I started school at St Oswald's RC in 1944. We lived on Tanfield Road. I remember the head teacher was called Miss Wilfred, and later we had a headmaster called Mr Clancy. I remember when the war finished and we had to parade around the school yard and salute the Union flag. I remember the winter of 1947 and the snow too deep to walk in and it seemed like it would never go away. We spent our childhood playing in the fields at the back of the house which was known to us as Micky King's field. Beyond that were rolling hillocks of heath grass which led on to moor and gorse we called the whinys and the camp. We would often walk the two miles or so to Shadons Hill and drink water from the well there. I am told that that hill holds a lot of untold history, the first miners meeting there at some time in the1 830s.

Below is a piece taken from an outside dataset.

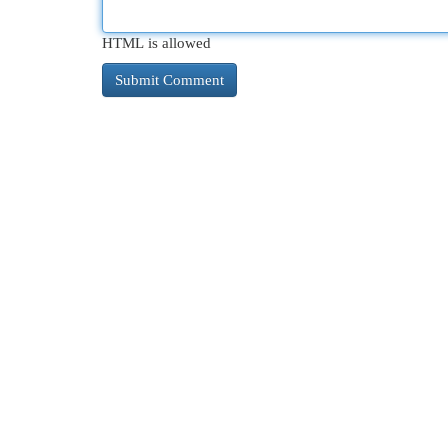
HTML is allowed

And it was the spot where British soldiers were camped during the Jacobite uprisings. The officer in command I am told was named Shadon. The area was also used during the early miners' strikes when families were evicted from their homes and made camps among the shelter of the gorse. The area was also the scene of a battle between Danish invaders and Saxsons over 900 years ago and all this on the places we played around Wreckenton. I remember the old C.o.o.p. and Nickolsons buses which were replaced by Crown Coaches, and the clock which stood near where the farm shop now is. The tram cars which were replaced by buses. The black out during the war years and the shortage of foodstuffs. And when a patch in your short trousers would be admired if it was done well.

A memory shared by Erni Middleton on Feb 25th, 2010.